What is needed - Set down the records once more, please, exactly and with the pictures left out.

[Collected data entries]
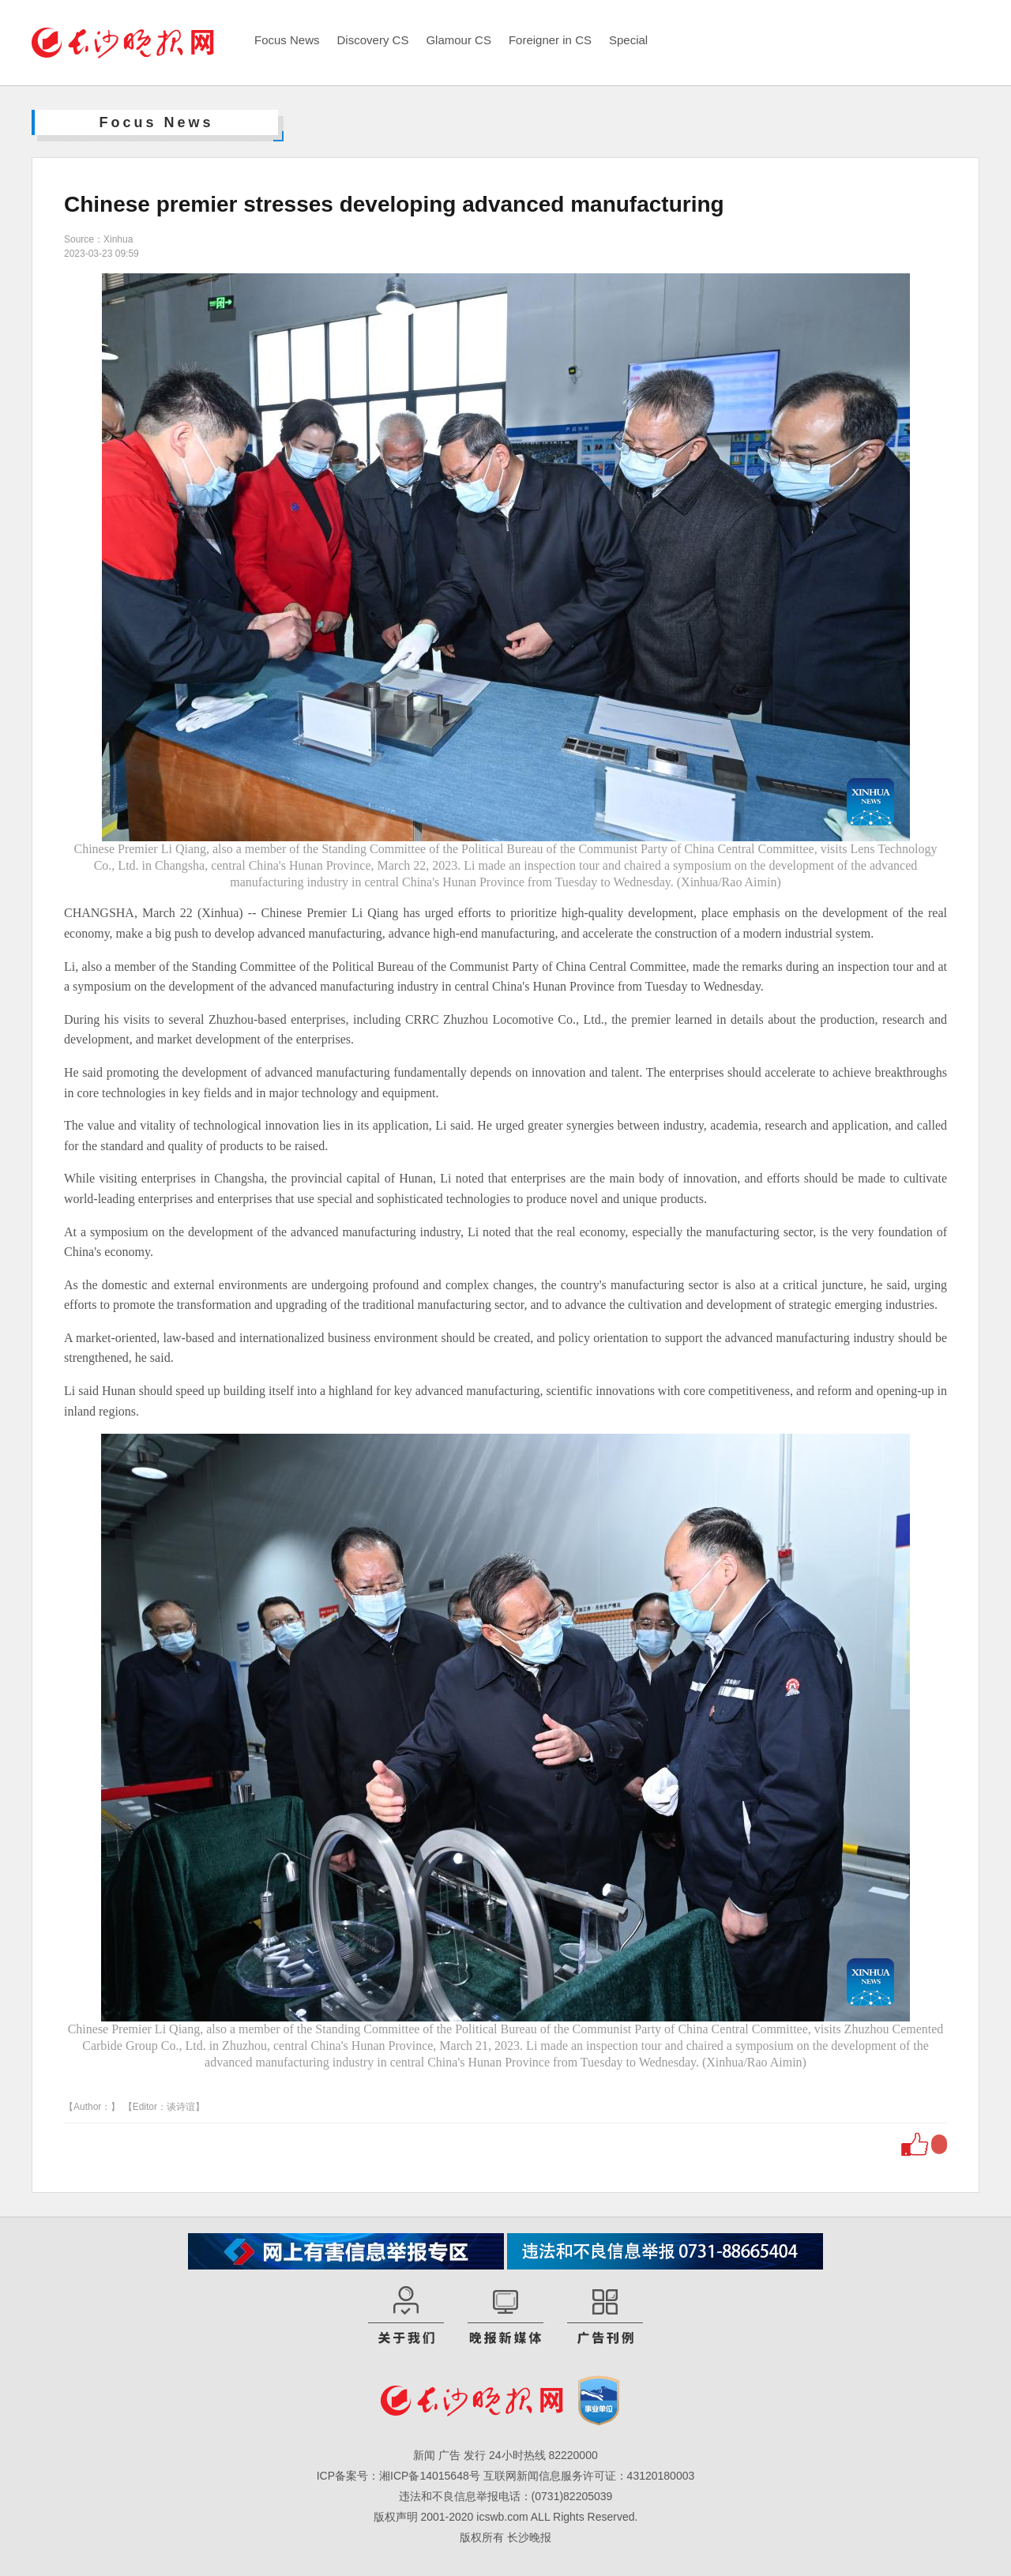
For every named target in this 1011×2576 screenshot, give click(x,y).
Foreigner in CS (550, 40)
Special (628, 40)
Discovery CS (373, 40)
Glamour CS (458, 40)
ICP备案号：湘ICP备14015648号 (398, 2475)
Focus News (287, 40)
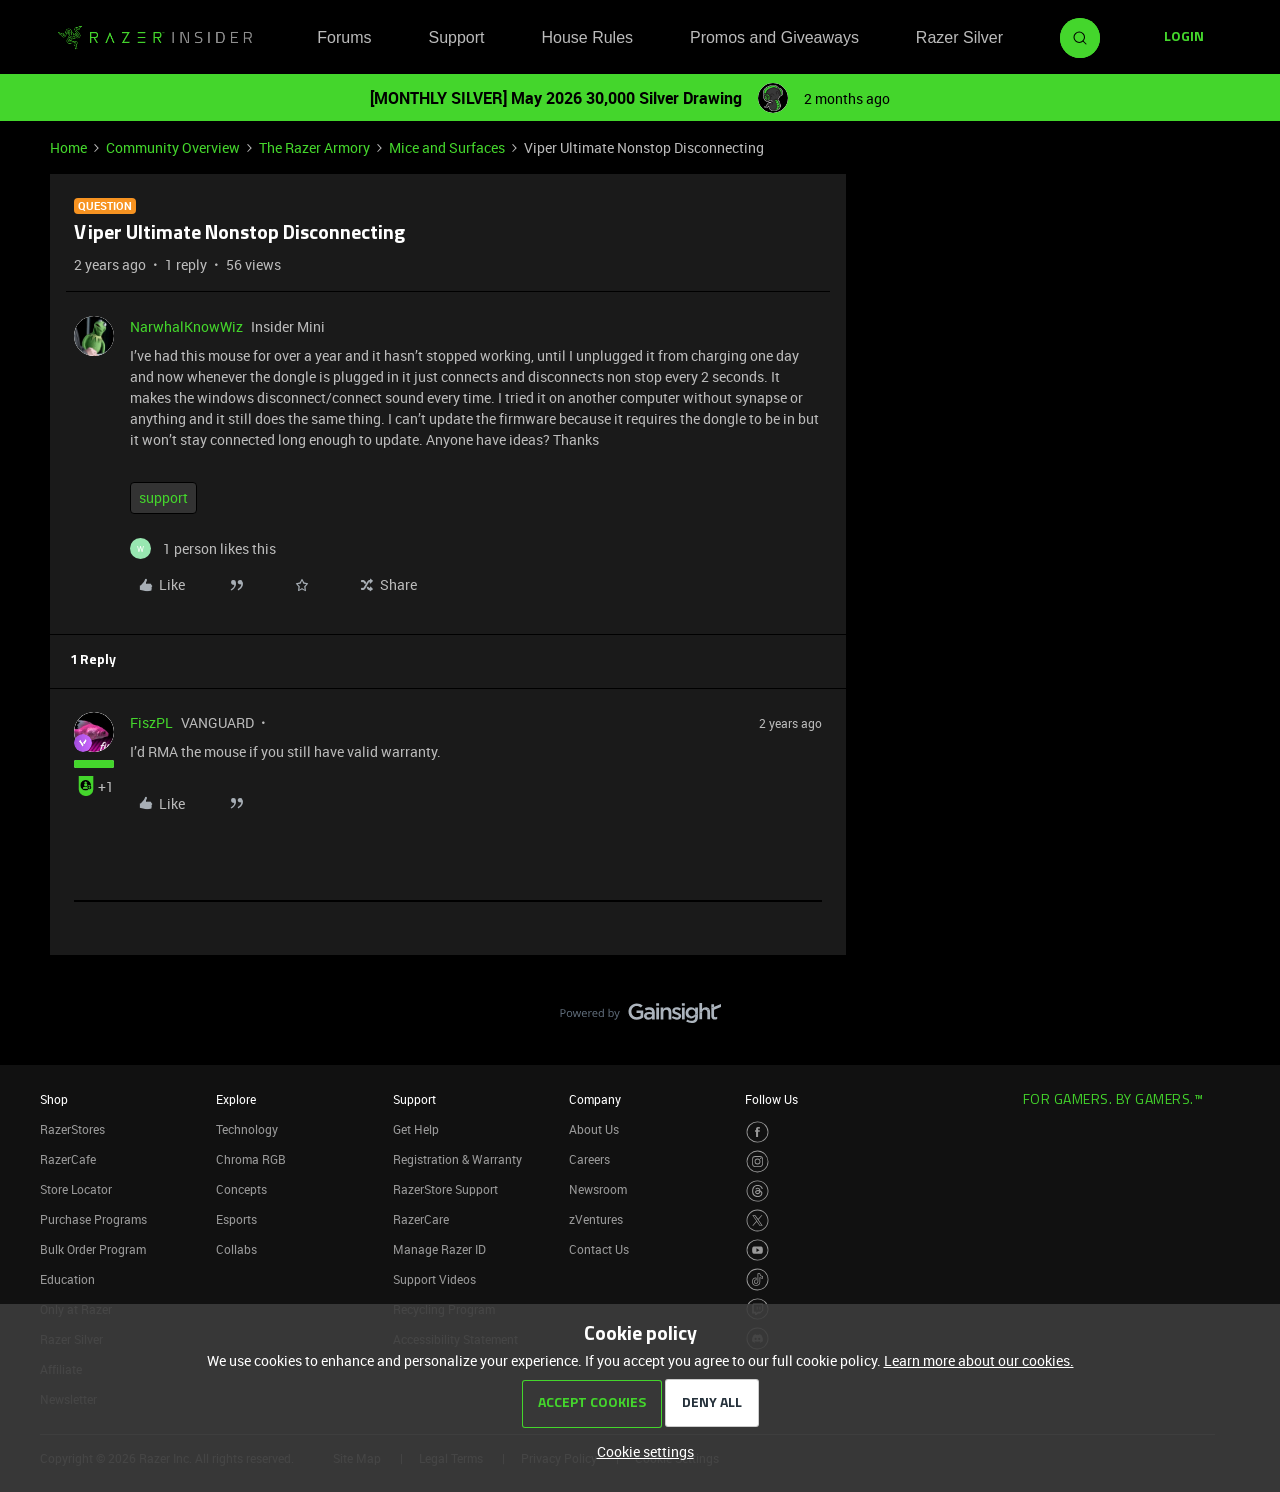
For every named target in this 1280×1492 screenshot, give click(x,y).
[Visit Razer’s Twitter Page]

Response area -
For every named target in this 1011×2576 screenshot, give click(x,y).
Foreigner in CS (550, 40)
Special (628, 40)
Discovery CS (373, 40)
Glamour CS (458, 40)
ICP备案号：湘ICP备14015648号 (398, 2475)
Focus News (287, 40)
For every named target in this 1280×1492 screenshot, give click(x,y).
[Visit Razer’s Twitter Page]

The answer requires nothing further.